IW puppies housebreak rather quickly; a crate can be helpful, especially overnight. However, while crating can be a useful housebreaking tool, they should never be crated routinely for long periods of time (such as during work hours), which can be detrimental to muscles and joints, and encourage formation of bursas. Long hours of crating or kenneling with little opportunity for socialization can foster timidity in a hound and leave their personalities undeveloped.

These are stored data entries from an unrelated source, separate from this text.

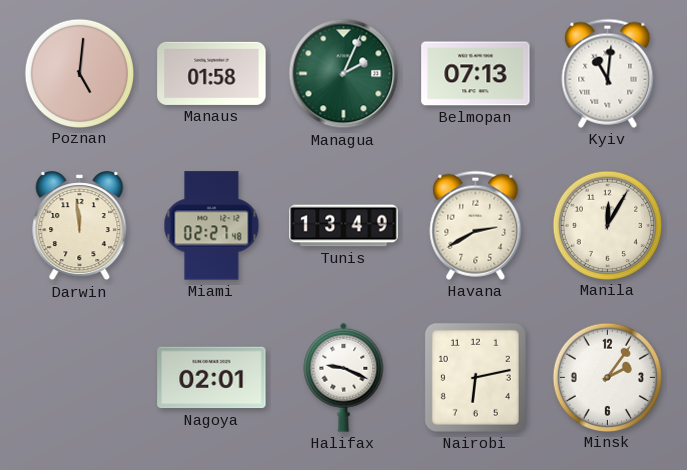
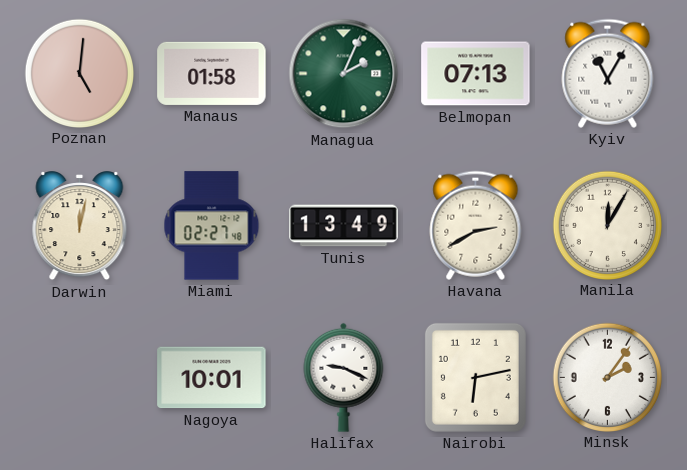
Kyiv: 11:01 -> 11:05
Darwin: 11:59 -> 12:02
Nagoya: 02:01 -> 10:01
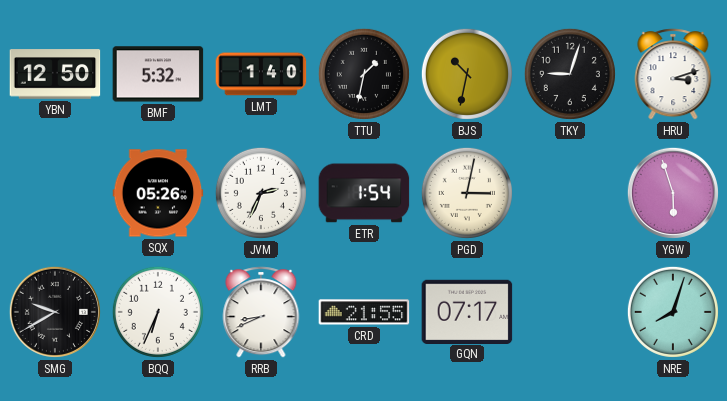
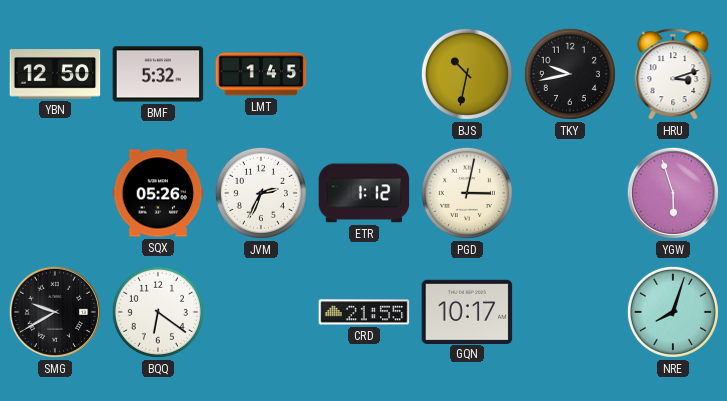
LMT: 1:40 -> 1:45
TTU: 1:32 -> none
TKY: 9:03 -> 9:43
ETR: 1:54 -> 1:12
BQQ: 6:34 -> 6:21
RRB: 8:41 -> none
GQN: 07:17 -> 10:17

IWs are fast learners. They respond best to positive training methods.

Basic obedience and socialization are very important for a growing puppy.

There is no such thing. "Rare" implies some sort of value placed on a particular color, but no color in the IW is valued above another (except possibly to a seller trying to provoke a sale at inflated prices to the uninformed). Some colors appear less frequently than others, is all.

Dogs - In general, IWs get along fine with other dogs, but should not be raised with aggressive breeds.

Cats, rabbits, etc. - This is a sighthound, bred for centuries to chase, hunt and bring down game, so do not assume small animals won't be chased (which could result in the smaller animal being injured or even killed). Some IWs are fine with cats, especially if raised with them; others are not. It is wise to evaluate each IW on an individual basis.

Horses - Hounds should be taught when small pups to respect the horse. Do not assume the hound will not chase the horse, which can result in grave injury to the hound.

IWs are good with children, but of course, use common sense - even a puppy is large enough to knock down a small child in play. Children and dogs should always be monitored when together.

IWs are not horses - back injuries could result even with a seemingly light weight.

IWs are also not draft dogs; they are not structured for weight-pulling. Just because they can do it, doesn't mean they should.

No. In itself, their size can be a deterrent, but by nature, they are companion dogs and do not have the "guard dog" temperament. Aggression in any form should never be encouraged.